The 21-year-old Stanford University student is one of 24 students and three faculty members who are taking part in a hunger strike in solidarity with Palestinians in Gaza. They aren’t alone: students and faculty at universities across the US are going on hunger strike with activist organisation Students for Justice in Palestine (SJP), from California State University, to Yale, to UCLA. One UCLA student, 23-year-old Maya Abdallah, was recently taken to hospital in an ambulance after nine days of hunger striking.
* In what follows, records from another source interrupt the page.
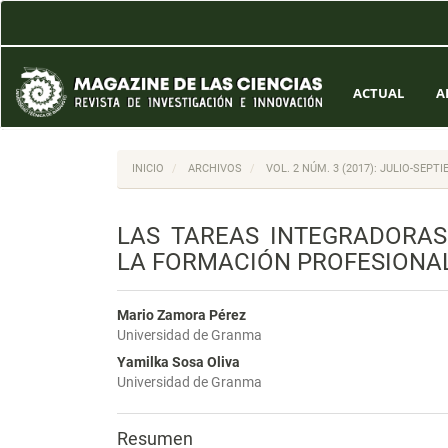
Navegación
principal
Contenido
principal
Barra
ACTUAL
A
lateral
INICIO
ARCHIVOS
VOL. 2 NÚM. 3 (2017): JULIO-SEPT
LAS TAREAS INTEGRADORAS
LA FORMACIÓN PROFESIONA
Mario Zamora Pérez
Universidad de Granma
Yamilka Sosa Oliva
Universidad de Granma
Resumen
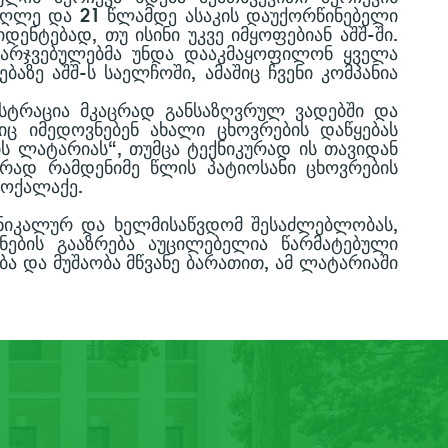
ᲔᲣᲦᲚᲔ ᲓᲐ 21 ᲬᲚᲐᲛᲓᲔ ᲐᲡᲐᲙᲘᲡ ᲓᲐᲣᲥᲝᲠᲬᲘᲜᲔᲑᲔᲚᲘ
ᲔᲜᲢᲔᲑᲐᲓ, ᲗᲣ ᲘᲡᲘᲜᲘ ᲣᲙᲕᲔ ᲘᲛᲧᲝᲤᲔᲑᲘᲐᲜ ᲐᲨᲨ-ᲨᲘ.
ᲒᲐᲛᲐᲠᲯᲕᲔᲑᲣᲚᲔᲑᲛᲐ ᲣᲜᲓᲐ ᲓᲐᲐᲙᲛᲐᲧᲝᲤᲘᲚᲝᲜ ᲧᲕᲔᲚᲐ
ᲐᲖᲔ ᲐᲨᲨ-Ს ᲡᲐᲔᲚᲩᲝᲨᲘ, ᲐᲛᲐᲨᲘᲪ ᲩᲕᲔᲜᲘ ᲙᲝᲛᲞᲐᲜᲘᲐ
ᲘᲡᲢᲠᲐᲪᲘᲐ ᲛᲙᲐᲪᲠᲐᲓ ᲒᲐᲜᲡᲐᲖᲦᲕᲠᲣᲚ ᲕᲐᲓᲔᲑᲨᲘ ᲓᲐ
Ც ᲘᲛᲔᲓᲝᲕᲜᲔᲑᲔᲜ ᲐᲮᲐᲚᲘ ᲪᲮᲝᲕᲠᲔᲑᲘᲡ ᲓᲐᲬᲧᲔᲑᲐᲡ
ᲘᲡ ᲚᲐᲢᲐᲠᲘᲐᲡ“, ᲗᲣᲛᲪᲐ ᲢᲔᲥᲜᲘᲙᲣᲠᲐᲓ ᲘᲡ ᲗᲐᲕᲘᲓᲐᲜ
ᲠᲐᲓ ᲠᲐᲛᲓᲔᲜᲘᲛᲔ ᲬᲚᲘᲡ ᲞᲐᲢᲘᲝᲡᲐᲜᲘ ᲪᲮᲝᲕᲠᲔᲑᲘᲡ
ᲛᲝᲥᲐᲚᲐᲥᲔ.
 ᲣᲜᲘᲙᲐᲚᲣᲠ ᲓᲐ ᲮᲔᲚᲛᲘᲡᲐᲬᲕᲓᲝᲛ ᲨᲔᲡᲐᲫᲚᲔᲑᲚᲝᲑᲐᲡ,
ᲜᲔᲑᲘᲡ ᲒᲐᲐᲖᲠᲔᲑᲐ ᲐᲣᲪᲘᲚᲔᲑᲔᲚᲘᲐ ᲬᲐᲠᲛᲐᲢᲔᲑᲣᲚᲘ
ᲑᲐ ᲓᲐ ᲛᲣᲨᲐᲝᲑᲐ ᲛᲬᲕᲐᲜᲔ ᲑᲐᲠᲐᲗᲘᲗ, ᲐᲛ ᲚᲐᲢᲐᲠᲘᲐᲨᲘ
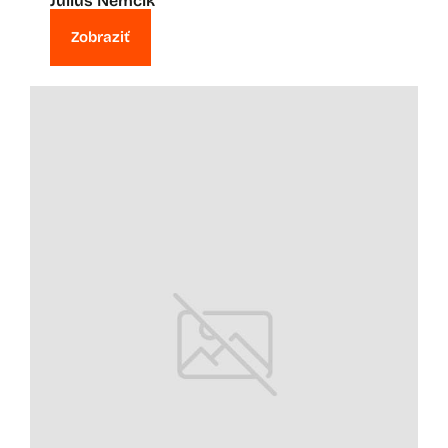
Július Nemčík
Zobraziť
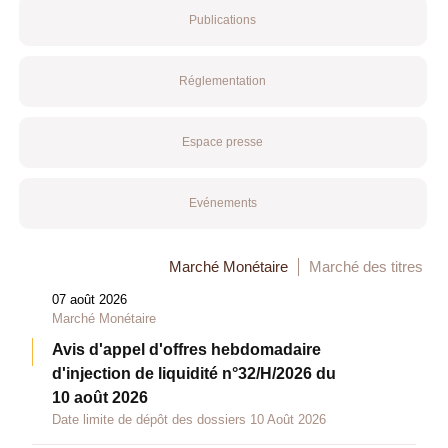
Publications
Réglementation
Espace presse
Evénements
Marché Monétaire
Marché des titres
07 août 2026
Marché Monétaire
Avis d'appel d'offres hebdomadaire
d'injection de liquidité n°32/H/2026 du
10 août 2026
Date limite de dépôt des dossiers 10 Août 2026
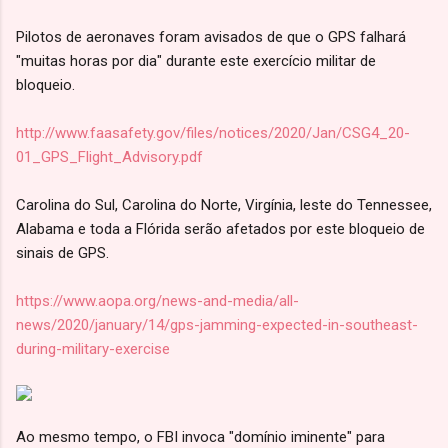
Pilotos de aeronaves foram avisados de que o GPS falhará
"muitas horas por dia" durante este exercício militar de
bloqueio.
http://www.faasafety.gov/files/notices/2020/Jan/CSG4_20-
01_GPS_Flight_Advisory.pdf
Carolina do Sul, Carolina do Norte, Virgínia, leste do Tennessee,
Alabama e toda a Flórida serão afetados por este bloqueio de
sinais de GPS.
https://www.aopa.org/news-and-media/all-
news/2020/january/14/gps-jamming-expected-in-southeast-
during-military-exercise
Ao mesmo tempo, o FBI invoca "domínio iminente" para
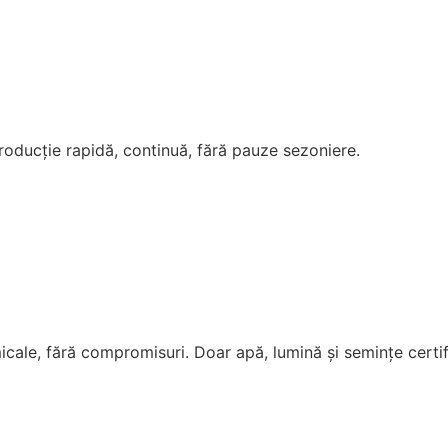
roducție rapidă, continuă, fără pauze sezoniere.
micale, fără compromisuri. Doar apă, lumină și semințe certif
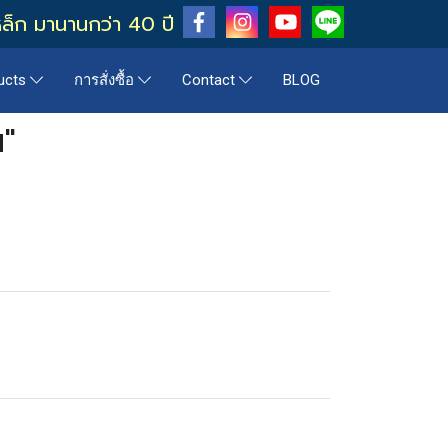
หล็ก มานานกว่า 40 ปี
BLOG
ucts
การสั่งซื้อ
Contact
น"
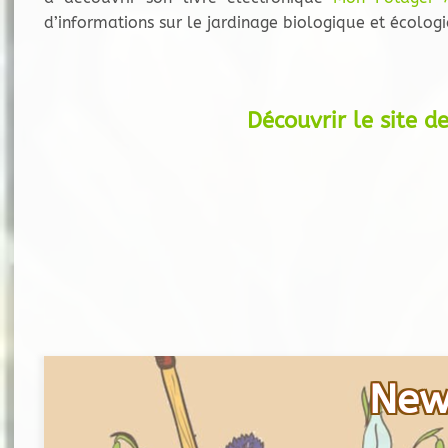
d’informations sur le jardinage biologique et écologi
Découvrir le site de
New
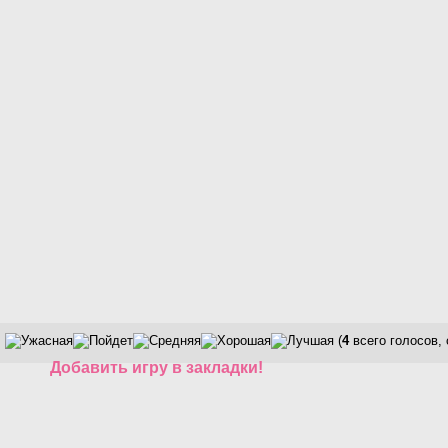
(
4
всего голосов,
Добавить игру в закладки!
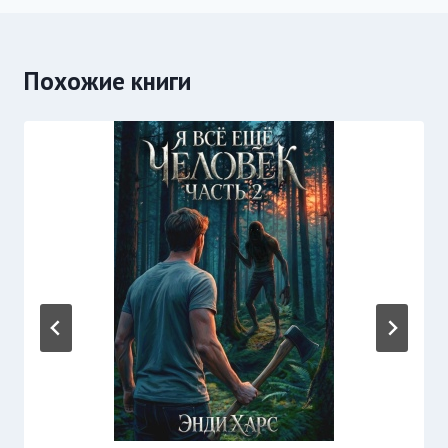
записям
Похожие книги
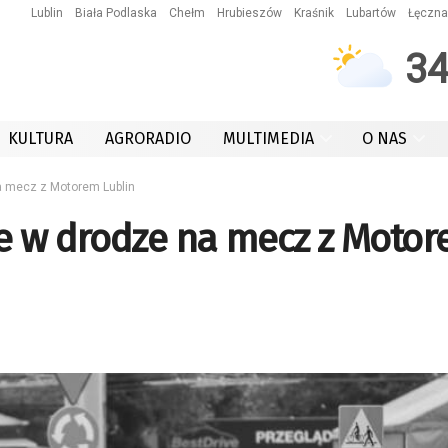
Lublin
Biała Podlaska
Chełm
Hrubieszów
Kraśnik
Lubartów
Łęczna
3
KULTURA
AGRORADIO
MULTIMEDIA
O NAS
a mecz z Motorem Lublin
ce w drodze na mecz z Moto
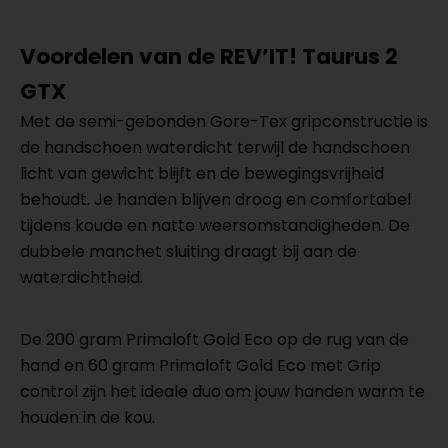
Voordelen van de REV’IT! Taurus 2
GTX
Met de semi-gebonden Gore-Tex gripconstructie is
de handschoen waterdicht terwijl de handschoen
licht van gewicht blijft en de bewegingsvrijheid
behoudt. Je handen blijven droog en comfortabel
tijdens koude en natte weersomstandigheden. De
dubbele manchet sluiting draagt bij aan de
waterdichtheid.
De 200 gram Primaloft Gold Eco op de rug van de
hand en 60 gram Primaloft Gold Eco met Grip
control zijn het ideale duo om jouw handen warm te
houden in de kou.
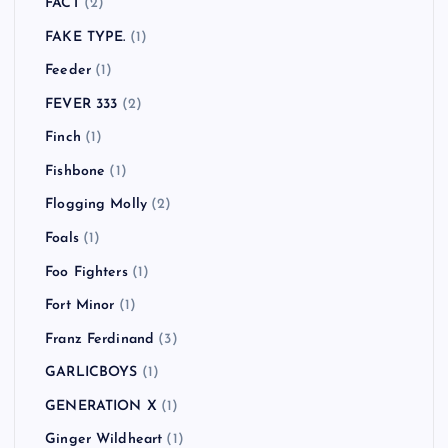
FACT
(2)
FAKE TYPE.
(1)
Feeder
(1)
FEVER 333
(2)
Finch
(1)
Fishbone
(1)
Flogging Molly
(2)
Foals
(1)
Foo Fighters
(1)
Fort Minor
(1)
Franz Ferdinand
(3)
GARLICBOYS
(1)
GENERATION X
(1)
Ginger Wildheart
(1)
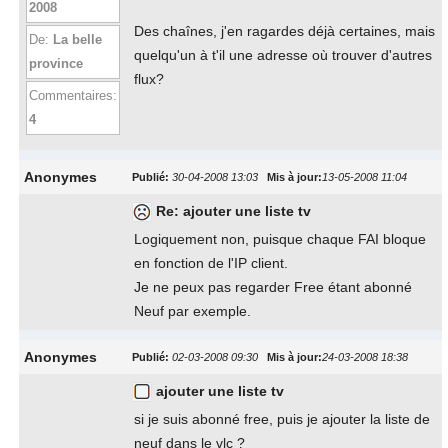
2008
Des chaînes, j'en ragardes déjà certaines, mais
De:
La belle
quelqu'un à t'il une adresse où trouver d'autres
province
flux?
Commentaires:
4
Anonymes
Publié:
30-04-2008 13:03
Mis à jour:
13-05-2008 11:04
Re: ajouter une liste tv
Logiquement non, puisque chaque FAI bloque
en fonction de l'IP client.
Je ne peux pas regarder Free étant abonné
Neuf par exemple.
Anonymes
Publié:
02-03-2008 09:30
Mis à jour:
24-03-2008 18:38
ajouter une liste tv
si je suis abonné free, puis je ajouter la liste de
neuf dans le vlc ?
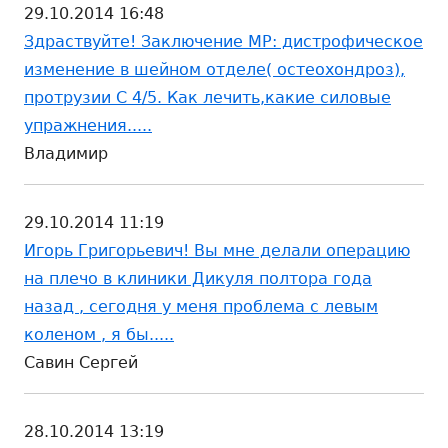
29.10.2014 16:48
Здраствуйте! Заключение МР: дистрофическое
изменение в шейном отделе( остеохондроз),
протрузии С 4/5. Как лечить,какие силовые
упражнения.....
Владимир
29.10.2014 11:19
Игорь Григорьевич! Вы мне делали операцию
на плечо в клиники Дикуля полтора года
назад , сегодня у меня проблема с левым
коленом , я бы.....
Савин Сергей
28.10.2014 13:19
“A few of my friends had gone on hunger strike at Chapman University about a month before I did,” Abdallah, who is Palestinian and Lebanese, tells Dazed. “Seeing so many non-Palestinian, non-Arab students care enough to put their bodies on the line was really inspiring. We’ve tried so much for Palestine, but I’d never tried to put my body on the line. So that’s what I did.” This chimes with Deriche. “Since October 2023, Stanford students have been taking action and demanding that Stanford take action and end its complicity in the genocide,” she says. When she heard that SJP were trying a new tactic by organising a hunger strike, she volunteered straight away.
It’s difficult to understate how much strain a hunger strike can put on a human body. One striking Stanford student reported experiencing joint pain and extreme exhaustion around day four of the strike, “falling asleep every five minutes”. Striking University of Oregon students are reporting symptoms including brain fog, shakiness and fatigue. Paramedics, who were called after Abdallah lost consciousness on day nine of her strike, told her that her resting heart rate was 40 per cent higher than that of an average person. Abdallah says it was “very scary” to be hospitalised, adding that she had “never been in an ambulance before”.
Still, reflecting on her experience, she believes that the mental challenges were “much harder” than the physical challenges. She kept going by thinking “about the people of Palestine, who haven’t given up for nearly two years”, as well as her own Palestinian grandmother. “She kept the key to her home until her final moments, always hoping to go back.”
The hunger striking movement has grown as the threat of famine in Gaza has mounted. Israel stopped all deliveries of humanitarian aid and commercial supplies to Gaza on March 2, resuming its assault two weeks later and ending a two-month ceasefire with Hamas. On May 19, some aid was authorised to enter for the first time since March, but only five aid trucks had reached Gaza by Tuesday (May 20) afternoon. According to Jens Laerke, a spokesperson for the UN humanitarian office, aid workers had not been permitted to distribute the supplies either.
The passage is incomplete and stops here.